Sharing a home with other Baby Boomer and senior women has become a popular choice for widows, divorcees, or those who never got around to getting married. Trying to manage on your own can be difficult and overwhelming especially when it comes to finances. It’s even more challenging if you’re working less, come up short on Social Security, or have little in savings.
The women’s movement gave women our age the chance to enjoy lucrative careers and some married well, but others stayed at home with kids, didn’t go to college, or worked jobs without benefits. In Los Angeles, where I live, rents and other living expenses are sky-high.
It’s even harder for women who don’t have adult children or support from other family members when times get rough. Some feel lonely and isolated. House sharing makes it easier for women to live within their means and offers the companionship of others to help reduce some of the stress.
Consider the alternatives
In a previous post, I wrote about the concept of tiny homes often referred to as Granny pods. They’re small cottages no larger than about 400 square feet that typically sit in someone else’s backyard. The idea of it appealed to me because, to be honest, I’d prefer to live alone but still within reach of someone on the same property in case of an emergency. The only problem is, you have to find someone with a backyard who’s willing to host you and the cost of little houses isn’t cheap.
I also toyed with the idea of joining a hippie commune but haven’t heard about any that are advertising for an over the hill flower child. I’m not even sure they still exist.
Finding older roommates may be easier than you think
I recently learned about a website called Silvernest that has a database of homeowners who are seeking older people as tenants. The company offers a monthly service that generates a state-specific house-sharing agreement, sets up auto rent payments and gives renters access to a certified relationship counselor or attorney to answer their questions.
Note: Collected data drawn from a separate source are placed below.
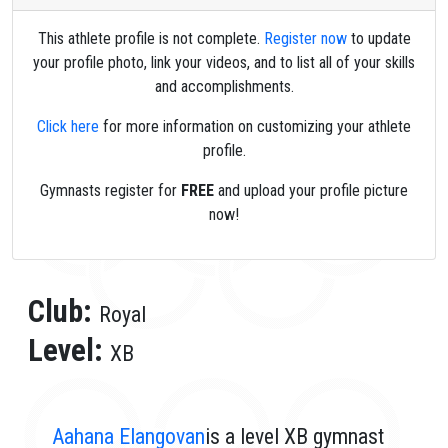
This athlete profile is not complete.
Register now
to update
your profile photo, link your videos, and to list all of your skills
and accomplishments.
Click here
for more information on customizing your athlete
profile.
Gymnasts register for
FREE
and upload your profile picture
now!
Club:
Royal
Level:
XB
Aahana Elangovan
is a level XB gymnast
It’s a brilliant idea!
I don’t have a personal relationship with this company and haven’t tried it myself, but since I’m in exploration mode, I thought I’d check it out. The company also offers an opportunity to earn extra income for homeowners who want to rent some of their rooms to older renters.
Moving in with people you don’t know can be scary, but Silvernest vets them out and assists in resolving roommate issues that may come up. For those who are short of cash, as many single older women are, there are options to reduce the rent in exchange for doing work around the home. Think of Silvernest as a dating service for roommates.
What could go wrong?
I’ve found most women I know to be supportive of each other but what if you’re stuck with a roommate from hell? With the political situation the way it is, I’d want to make extra sure I was simpatico with whomever I moved in with.
Another complication for me is that I have two little dogs I would never give up no matter what. My 15-year old male is a social butterfly and loves everyone but occasionally has pee accidents. My 12-year old female will bark her head off if anyone looks at her funny. Maybe that means I should move into a kennel.
I remember having roommates when I was in my twenties and studying acting in LA. We were pretty wild back then in the 70s. What if my “older” roommates are still wild? What happened in the 70s should probably stay there, but we did have fun.
House sharing with women our own age makes plenty of sense
In Okinawa Japan, a large percentage of women live to be over 100-years old. A factor in their longevity is that they hang out in groups with other women their age. Even in their 90s and beyond they support each other through life’s challenges which is an important factor for quality aging and a win-win situation for all involved.
I bet that’s why the TV show Grace and Frankie is so popular. Even though Grace and Frankie have little in common, they’ve formed a bond that keeps them going. And, of course, there were those Golden Girls.